## What is being asked
Check each line of the listing below for the string "modify", then copy every line that has it.

-- -- --

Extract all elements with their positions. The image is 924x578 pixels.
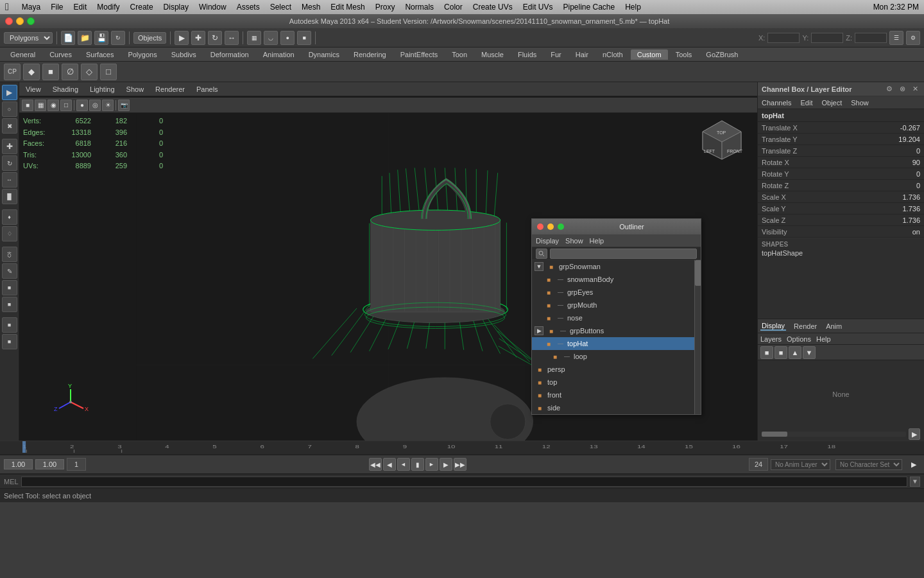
outliner-close[interactable]: [537, 223, 543, 230]
rotate-tool-btn[interactable]: ↻: [208, 31, 222, 45]
attr-scaley[interactable]: Scale Y 1.736: [758, 203, 924, 215]
tab-polygons[interactable]: Polygons: [121, 49, 163, 60]
new-scene-btn[interactable]: 📄: [61, 31, 75, 45]
mesh-menu[interactable]: Mesh: [302, 3, 320, 12]
sculpt-btn[interactable]: ⛣: [2, 247, 17, 262]
layer-tab-anim[interactable]: Anim: [825, 322, 843, 330]
outliner-maximize[interactable]: [558, 223, 564, 230]
vp-texture-btn[interactable]: ◎: [89, 100, 101, 111]
expand-grpsnowman[interactable]: ▼: [535, 262, 543, 271]
mel-history-btn[interactable]: ▼: [910, 477, 920, 487]
anim-layer-select[interactable]: No Anim Layer: [771, 459, 830, 470]
outliner-item-grpmouth[interactable]: ■ — grpMouth: [532, 299, 694, 311]
tab-tools[interactable]: Tools: [669, 49, 699, 60]
step-back-btn[interactable]: ◀: [383, 458, 396, 471]
play-back-btn[interactable]: ◄: [397, 458, 410, 471]
tab-curves[interactable]: Curves: [43, 49, 78, 60]
tab-general[interactable]: General: [4, 49, 42, 60]
color-menu[interactable]: Color: [444, 3, 463, 12]
attr-scalez[interactable]: Scale Z 1.736: [758, 215, 924, 226]
tab-painteffects[interactable]: PaintEffects: [394, 49, 445, 60]
play-fwd-btn[interactable]: ►: [425, 458, 438, 471]
show-manipulator[interactable]: ♦: [2, 209, 17, 225]
tab-gozbrush[interactable]: GoZBrush: [699, 49, 744, 60]
snap-curve-btn[interactable]: ◡: [264, 31, 278, 45]
layer-create-btn[interactable]: ■: [760, 346, 773, 359]
proxy-menu[interactable]: Proxy: [375, 3, 395, 12]
scale-tool-btn[interactable]: ↔: [225, 31, 239, 45]
attr-visibility[interactable]: Visibility on: [758, 226, 924, 238]
select-tool-left[interactable]: ▶: [2, 85, 17, 100]
panels-menu[interactable]: Panels: [194, 85, 221, 93]
shelf-icon-1[interactable]: ◆: [23, 64, 40, 80]
vp-light-btn[interactable]: ☀: [102, 100, 114, 111]
open-btn[interactable]: 📁: [78, 31, 92, 45]
shelf-icon-5[interactable]: □: [100, 64, 117, 80]
outliner-item-persp[interactable]: ■ persp: [532, 363, 694, 376]
shelf-icon-4[interactable]: ◇: [81, 64, 98, 80]
maya-menu[interactable]: Maya: [22, 3, 40, 12]
layer-down-btn[interactable]: ▼: [803, 346, 816, 359]
mel-input[interactable]: [21, 477, 907, 487]
outliner-item-loop[interactable]: ■ — loop: [532, 350, 694, 363]
outliner-help-menu[interactable]: Help: [590, 237, 604, 245]
outliner-show-menu[interactable]: Show: [565, 237, 583, 245]
minimize-button[interactable]: [16, 17, 24, 25]
vp-camera-btn[interactable]: 📷: [118, 100, 130, 111]
outliner-item-grpsnowman[interactable]: ▼ ■ grpSnowman: [532, 260, 694, 273]
z-coord-input[interactable]: [855, 33, 887, 43]
end-frame-display[interactable]: 24: [749, 458, 768, 471]
editmesh-menu[interactable]: Edit Mesh: [330, 3, 364, 12]
outliner-search-input[interactable]: [550, 249, 697, 259]
view-menu[interactable]: View: [23, 85, 44, 93]
snap-surface-btn[interactable]: ■: [297, 31, 311, 45]
save-btn[interactable]: 💾: [94, 31, 108, 45]
x-coord-input[interactable]: [767, 33, 800, 43]
scale-tool-left[interactable]: ↔: [2, 172, 17, 188]
renderer-menu[interactable]: Renderer: [153, 85, 187, 93]
pipelinecache-menu[interactable]: Pipeline Cache: [563, 3, 615, 12]
outliner-minimize[interactable]: [547, 223, 554, 230]
vp-shaded-btn[interactable]: ●: [76, 100, 88, 111]
rotate-tool-left[interactable]: ↻: [2, 155, 17, 171]
soft-modify[interactable]: ♢: [2, 226, 17, 241]
tab-muscle[interactable]: Muscle: [475, 49, 510, 60]
layer-tab-display[interactable]: Display: [760, 322, 786, 331]
tab-rendering[interactable]: Rendering: [347, 49, 393, 60]
paintselect-tool[interactable]: ○: [2, 101, 17, 117]
lasso-tool[interactable]: ✖: [2, 118, 17, 134]
stop-btn[interactable]: ▮: [411, 458, 424, 471]
tab-ncloth[interactable]: nCloth: [596, 49, 629, 60]
layer-up-btn[interactable]: ▲: [789, 346, 801, 359]
outliner-item-side[interactable]: ■ side: [532, 401, 694, 414]
outliner-item-nose[interactable]: ■ — nose: [532, 311, 694, 324]
modify-menu[interactable]: Modify: [97, 3, 119, 12]
tab-dynamics[interactable]: Dynamics: [302, 49, 346, 60]
skip-start-btn[interactable]: ◀◀: [369, 458, 382, 471]
tab-subdivs[interactable]: Subdivs: [165, 49, 203, 60]
cb-tab-show[interactable]: Show: [850, 99, 870, 107]
attr-scalex[interactable]: Scale X 1.736: [758, 191, 924, 203]
y-coord-input[interactable]: [811, 33, 843, 43]
layer-help-menu[interactable]: Help: [816, 335, 831, 343]
skip-end-btn[interactable]: ▶▶: [454, 458, 466, 471]
tab-surfaces[interactable]: Surfaces: [80, 49, 120, 60]
createuvs-menu[interactable]: Create UVs: [473, 3, 513, 12]
attr-rotatez[interactable]: Rotate Z 0: [758, 180, 924, 191]
edituvs-menu[interactable]: Edit UVs: [523, 3, 553, 12]
tab-custom[interactable]: Custom: [631, 49, 668, 60]
help-menu[interactable]: Help: [625, 3, 641, 12]
close-button[interactable]: [5, 17, 13, 25]
window-menu[interactable]: Window: [199, 3, 227, 12]
layer-layers-menu[interactable]: Layers: [760, 335, 782, 343]
paint-tool[interactable]: ✎: [2, 263, 17, 279]
undo-btn[interactable]: ↻: [111, 31, 125, 45]
vp-smooth-btn[interactable]: ◉: [47, 100, 59, 111]
outliner-item-grpeyes[interactable]: ■ — grpEyes: [532, 286, 694, 299]
outliner-item-tophat[interactable]: ■ — topHat: [532, 337, 694, 350]
outliner-item-top[interactable]: ■ top: [532, 376, 694, 389]
mode-dropdown[interactable]: Polygons: [4, 32, 53, 44]
create-menu[interactable]: Create: [130, 3, 153, 12]
snap-point-btn[interactable]: ●: [280, 31, 295, 45]
snap-grid-btn[interactable]: ▦: [247, 31, 261, 45]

-- -- --

## Task result
soft-modify[interactable]: ♢: [2, 226, 17, 241]
modify-menu[interactable]: Modify: [97, 3, 119, 12]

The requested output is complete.